Extracted page text data:
=====

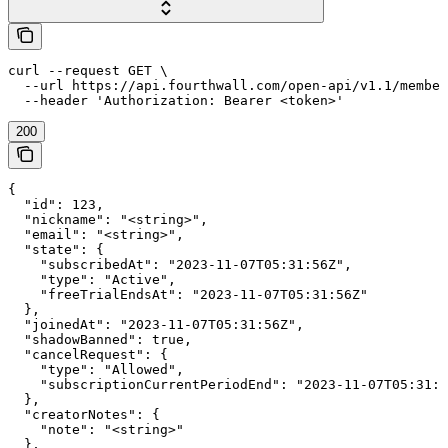
curl --request GET \

  --url https://api.fourthwall.com/open-api/v1.1/member
  --header 'Authorization: Bearer <token>'
200
{

  "id": 123,

  "nickname": "<string>",

  "email": "<string>",

  "state": {

    "subscribedAt": "2023-11-07T05:31:56Z",

    "type": "Active",

    "freeTrialEndsAt": "2023-11-07T05:31:56Z"

  },

  "joinedAt": "2023-11-07T05:31:56Z",

  "shadowBanned": true,

  "cancelRequest": {

    "type": "Allowed",

    "subscriptionCurrentPeriodEnd": "2023-11-07T05:31:5
  },

  "creatorNotes": {

    "note": "<string>"

  },
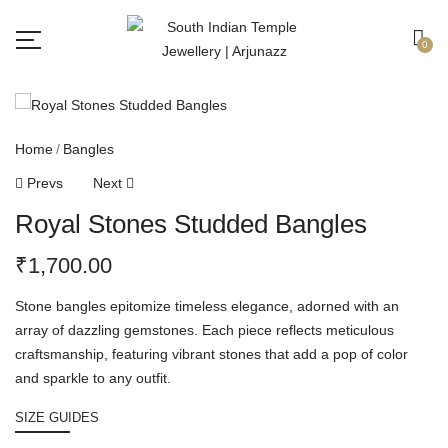
Free shipping all over India.
Got it!
0
Home
Bangles
Prevs
Next
Royal Stones Studded Bangles
₹
1,700.00
Stone bangles epitomize timeless elegance, adorned with an
array of dazzling gemstones. Each piece reflects meticulous
craftsmanship, featuring vibrant stones that add a pop of color
and sparkle to any outfit.
SIZE GUIDES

=====

INSTRUCTIONS FOR THE TASK:
What is the number of lines in the data that contain "string"? Write that number and nothing else.

REPLY:
3